Burrowing her face in his neck she willed herself not to cry, to breathe the familiar scent of him and just be thankful that he had made it home. "You're safe." The words are her breaking point, and the tears that she's been fighting for a majority of the last three days burst forth.

"Ginny," Harry pulls away slightly so that he can look her in the eyes, his face is creased with concern, "what is it?"

"I'm sorry," Ginny pulls her arms from around his neck and wipes at her eyes, for the second time tonight, "I'm being ridiculous. This was just harder then I thought it was going to be. I'm just so relieved that you're home and in one piece."

"Please, don't cry," his request was quiet and sweet but only seems to have the opposite effect on her. "Ginny, please, don't cry. I have a present for you." She can't help the laugh that burst through her tears, coming out more like a hiccup then anything, at the tone he had chosen to use. One that she was familiar with when Teddy was having a tantrum over something and Harry was attempting to persuade him otherwise.

"You've brought me a present back from your mission? That doesn't sound exactly legal, it's not going to jinx me or something is it?"

"If you're going to tease me about it then maybe I won't give it to you," despite his teasing words Harry pulled out a small box from inside of his cloak. It's a small oddly wrapped box and Ginny can only guess that he had done the wrapping himself.

Gently she pulled the paper off and lifted the lid of the small box, nestled inside is a sickle with a hole pierced through the middle on a delicate silver chain. "Turn it over," Harry urges off of the quizzical look Ginny has given and when she does she finds that the back isn't silver like the front but red instead."I got the idea from your mum's clock. It's not as detailed, but it will turn back to silver if I'm ever in mortal peril. I don't ever want to worry you, but especially not if there's nothing to worry about. I won't always be able to tell you where I'm going or what I'm doing but this way at least you'll know I'm okay."

"It's brilliant," Ginny whispered running her thumb over the red back, "will you put it on me?" Harry obliges as she sweeps her long red hair up off of her neck so that he can do the clasp. "I'll still worry about you when you're gone, but this will help."

"I'm glad, and hey," he grins at her, "maybe then you can sleep a little more."

Ginny frowns, she had done a miserable job at not letting Harry know just how miserable she had been in the three days that he had been gone. "Mum?"
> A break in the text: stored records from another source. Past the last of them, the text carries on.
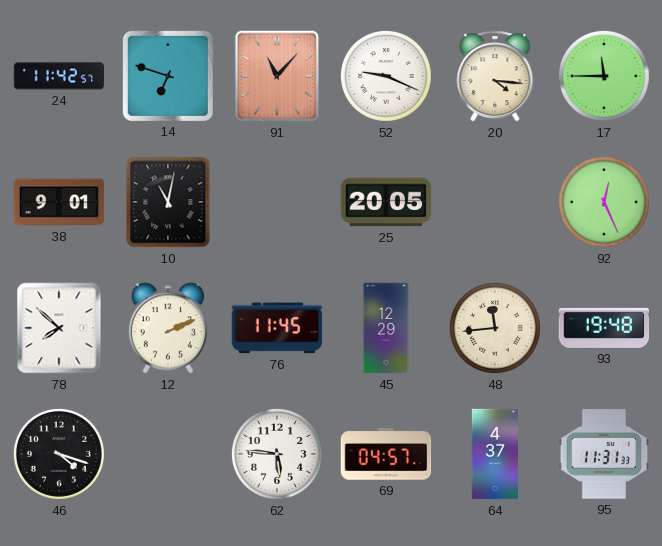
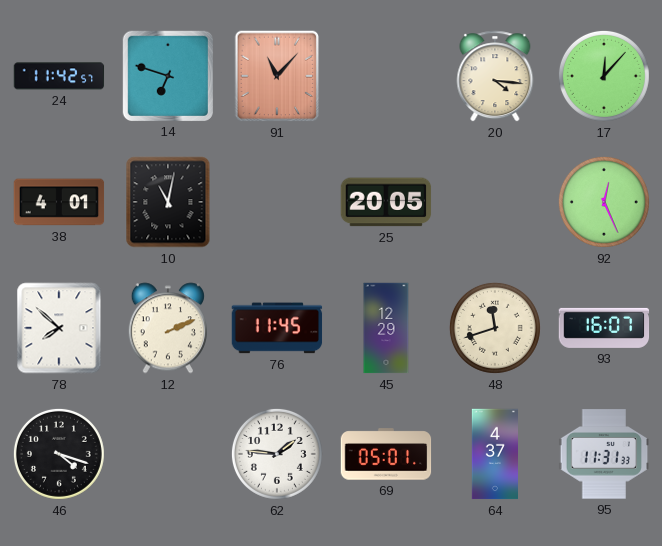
52: 9:19 -> none
17: 11:45 -> 12:07
38: 9:01 -> 4:01
48: 11:44 -> 11:42
93: 19:48 -> 16:07
62: 5:46 -> 1:46
69: 04:57 -> 05:01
"Hermione had left a note on my desk at the office letting me know that my paperwork could wait until tomorrow, and that I had a beautiful wife waiting up for me at home."

"Remind me to thank her the next time I see her," Ginny whispered in between kissing Harry and giggling as he once again lifted her off of the window seat.

"If you haven't been sleeping properly we should probably get you to bed," Harry tightened his hold around her and Ginny felt all of her worry melt away.

"You can take me up to bed, but you know after that cat nap I'm not feeling the least bit tired." She's laughing as her words cause Harry to jog toward their bedroom.

Harry was home and he was safe. There would be other occasions when he would be forced to leave her behind again, and, as she had said no matter how perfect the necklace was, a part of her would still worry while he was away. None of that mattered now though, because they had tonight, tomorrow, and the rest of their lives.